トリコモナスの治療は、主にニトロイミダゾール系の抗原虫薬を投与することで、トリコモナス原虫を駆除します。ただ、2次感染や全身に悪化が広がることもあるため、抗生物質や抗真菌剤などの投与を行うことも多いそうです。
横浜小鳥の病院からセキセイインコ感染事例が報告
飼い鳥専門の動物病院「横浜小鳥の病院」のブログでセキセイインコのトリコモナス感染事例が2018年から増加してきていることが報告されました。

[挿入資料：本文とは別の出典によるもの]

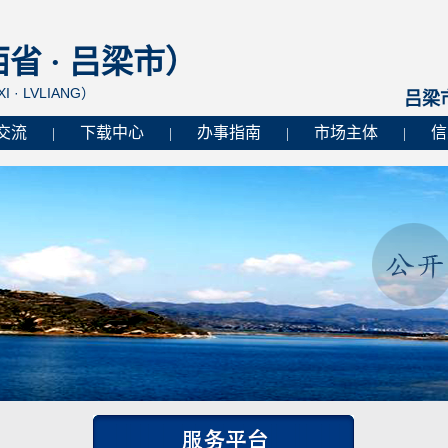
 · 吕梁市）
I · LVLIANG）
吕梁
交流
下载中心
办事指南
市场主体
信
|
|
|
|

感染が進行し、そのう炎を発症する個体も出ているとのことです。動物病院によってはお迎え時の検査項目に、そのう検査が含まれていないところもあるため、自らそのう検査の依頼を呼び掛けています。
トリコモナス症を予防するために
トリコモナス症を予防するためには、感染個体と接触させない対応が基本です。感染個体から吐き戻しや同じ水飲み容器から感染するケースが多いので、感染が発覚した個体とは隔離しましょう。特に成鳥は感染していても発症しないですが、ヒナや幼鳥は免疫力が弱いので注意が必要です。
もし、トリコモナス原虫が寄生しても、すぐにトリコモナス症を発症するわけではないので、そのう検査などで早期発見し、発症する前に治療を行いましょう。
まとめ・終わりに
今回、愛鳥の感染症の1つであるトリコモナス症について解説しました。トリコモナス症はトリコモナス原虫が口内や食道、そのうに寄生して、免疫力が低いヒナや幼鳥で多く発症します。
元々は文鳥などで多く見られ、セキセイインコではまれな病気でしたが、横浜小鳥の病院の発表にもあるように2018年から徐々にセキセイインコの感染事例が増えています。
ただ、感染しても、そのう検査などを行い、早期発見できれば、治療薬によってトリコモナス原虫を駆除できます。ヒナや幼鳥をお迎え時はできるだけ早めに検査を行い、発症する前に治療を行うのがオススメです。